Ho letto di recente un commento di qualcuno, che non conosco e non cito, rispetto alla manifestazione di qualche giorno fa a difesa della famiglia.

Un commento che suonava più o meno letteralmente così: “abbiamo il dovere di impedire che i diritti che abbiamo come famiglie vengano estesi ad altri che non sono come noi”.

Che, da un certo punto di vista, non fa una piega, se parliamo logicamente di proprietà di insiemi distinti. Se vogliamo distinguere B da A non possiamo dare ad entrambi le stesse proprietà.

Il problema è che si parla di diritti di persone, che non sono proprio la stessa cosa.

Io ho provato a pensare a chi avrebbe potuto affermare cose del genere. Quali personaggi, magari in altre circostanze, parlando di altri diritti e di altre diversità, avrebbero potuto avere sulle labbra una frase del genere.

Non ho la presunzione di interpretare le parole di Cristo, c’è chi è ben più esperto e titolato di me. Ma a me sembra che l’intera vicenda di Cristo vada nella direzione di estendere i diritti di primogenitura a tanti altri rispetto ai vecchi primogeniti, che non l’hanno poi presa tanto bene. Anzi maluccio, e anzi probabilmente la fine non troppo naturale della vicenda umana del personaggio in questione la si deve proprio alla reazione di chi non voleva che i propri diritti fossero messi in discussione. Ma forse mi sbaglio.
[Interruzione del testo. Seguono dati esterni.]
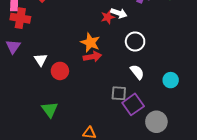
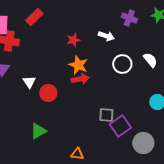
red star: (108, 17) -> (73, 40), moved
white semicircle: (137, 72) -> (150, 60), moved
green triangle: (50, 110) -> (38, 131), turned 36

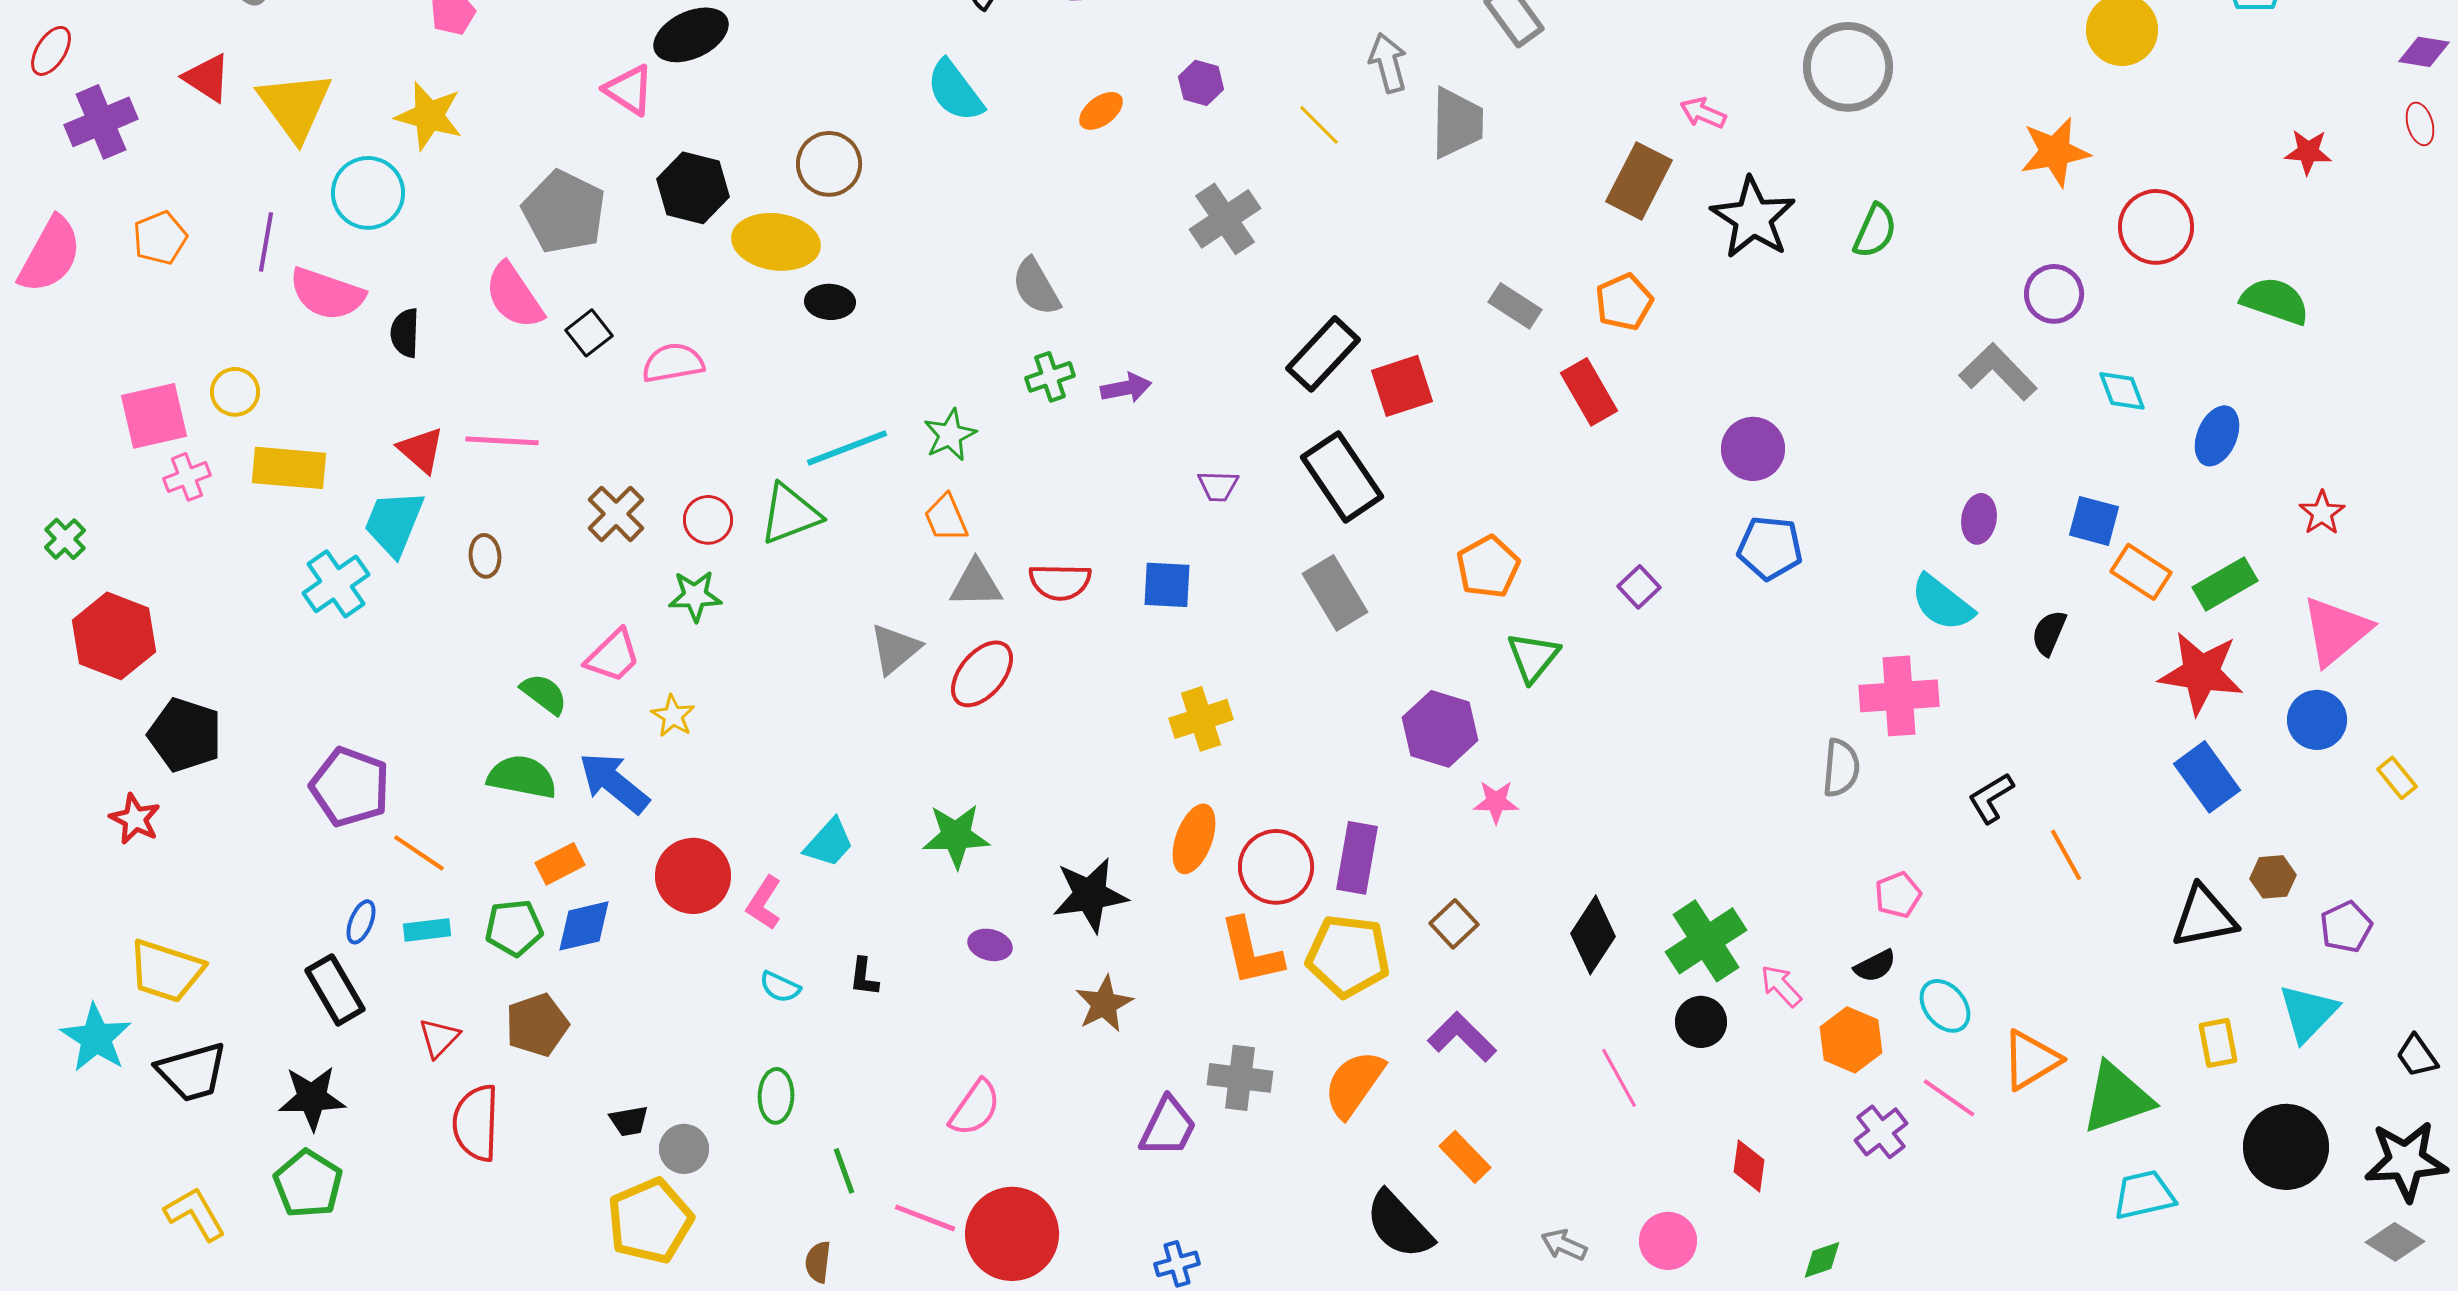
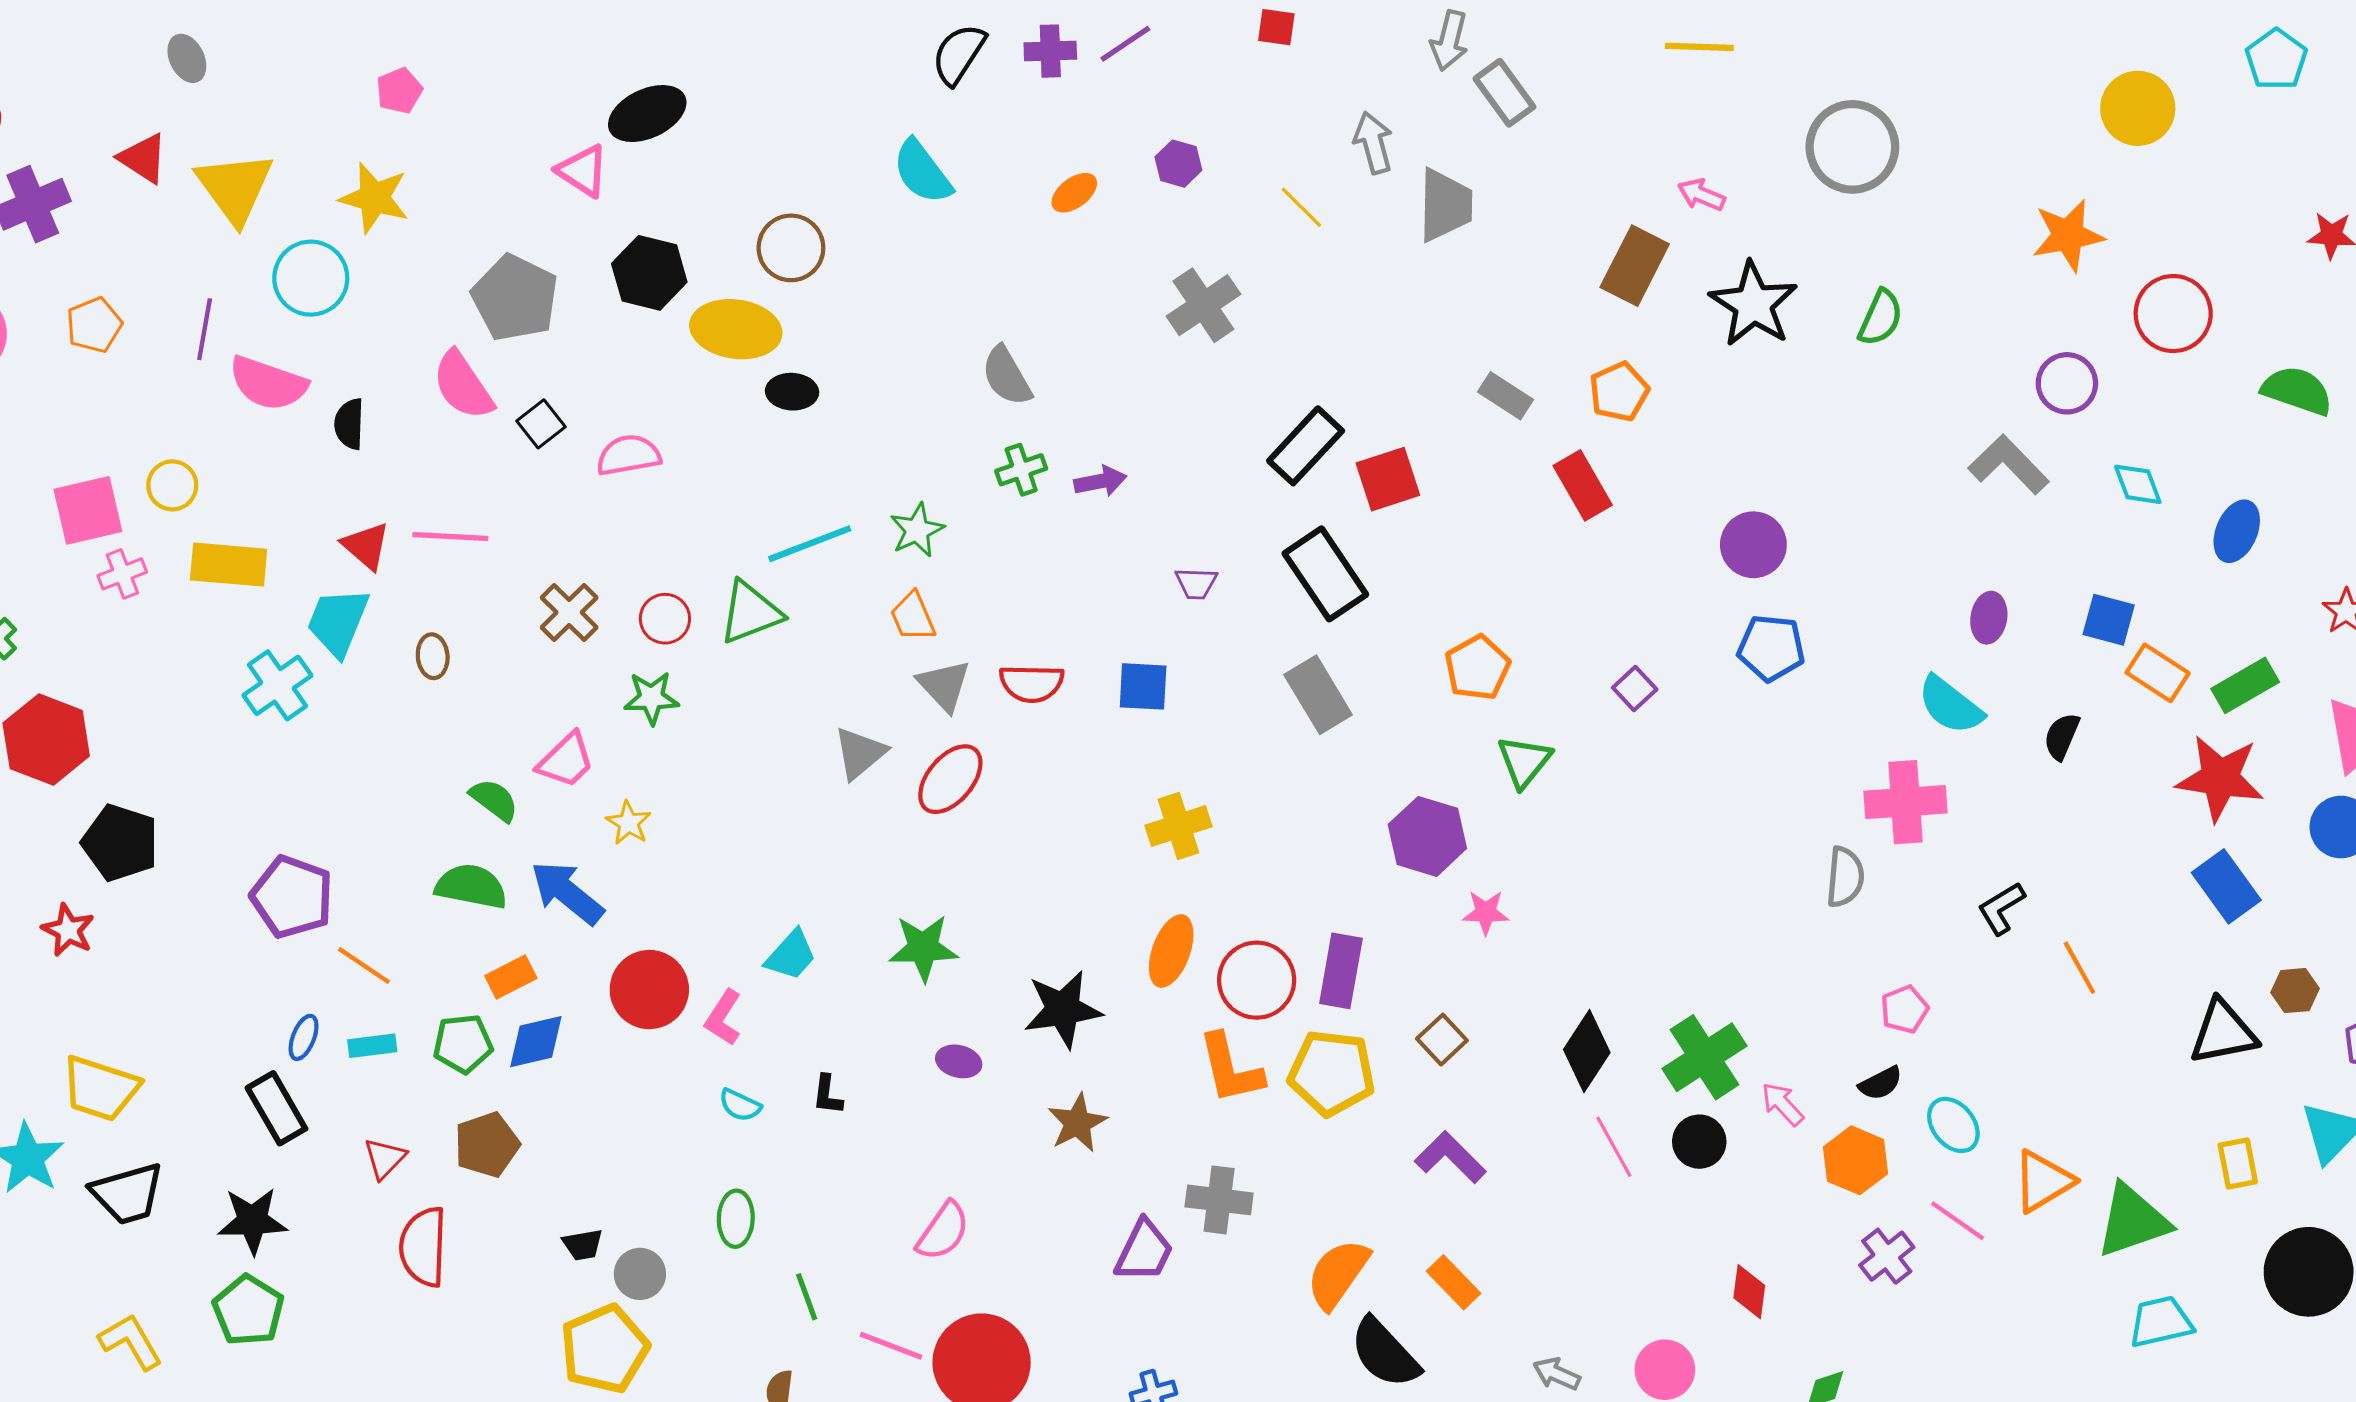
gray triangle: (976, 584) -> (944, 685), turned 48
pink line: (1619, 1078) -> (1614, 1147), moved
orange semicircle: (1354, 1084) -> (1338, 1274), moved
Ho provato un po’ a cercare tra i mahatma del nostro tempo, un volto sulle cui labbra quelle parole potessero star bene.

Non ci sono riuscito.

Ho invece trovato che si addicono straordinariamente alla figura di Jefferson Davis, se parla al posto di “famiglie” mettiamo “bianchi”. Si addicono anche bene a Benito Mussolini, se al posto di “famiglie” mettiamo “maschi”. E, più recentemente, mi pare che, se usiamo al posto di “famiglie” l’espressione “fortunati, nati in un paese ricco, e non in necessità di fuggire da guerre o carestie”, ci siano nell’attualità esempi particolarmente illuminati di difensori dei diritti di chi ce li ha già.

(Difensori dei diritti di chi ce li ha già… pensiamoci).

Ora io non vorrei dar ragione a Eco. Però un po’ sì. Ma anche un consiglio a te: prima di scrivere, di lasciare una traccia indelebile di te sulla rete, prova a

  1. riflettere che probabilmente non sei tanto originale da dire codeste parole per primo
  2. e allora chiederti chi è colui, o colei, che codeste parole le ha già pronunciate, lasciate ai posteri
  3. e, se ti viene il dubbio tra due o tre, scegli il peggiore, il più feccia, il più degrado
  4. e infine chiediti se hai ancora voglia di abbandonarle in eredità, codeste tue preziose parole, nella forma che avevi pensato.

Così, proprio solamente a livello di metodo. Magari sì, sono parole sensate e basta solo dargli una rimescolatina e le asperità si sistemano. Magari no.

A livello di merito, ci sto pensando. Sto pensando a qualcosa da dire su questo. Finora mi sono incagliato sul punto della testimonianza. In breve, e di nuovo potrei sbagliarmi, mi pareva che la richiesta che Gesù diede ai suoi discepoli non fosse di negare diritti ai diversi, ma di testimoniare un amore talmente grande da essere impossibile da capire (e infatti gli apostoli non avevano capito bene) e da limitare. Aveva parlato di sandali e di polvere, non di murare in casa chi non gli apriva. Di sale della terra, non di fortezze bastiani. Così, stavo elaborando su questo, forse un giorno scriverò qualcosa che vada al di là della momentanea impressione che questa cosa renda la famiglia che si vuol difendere un po’ più antipatica. E renda il lavoro di testimonianza di tanti, che la propria famiglia cristiana la vivono come sale e lievito, un po’ più difficile. Come se ce ne fosse bisogno. E inutilmente, perché le battaglie contro i diritti sono battaglie perse, invariabilmente.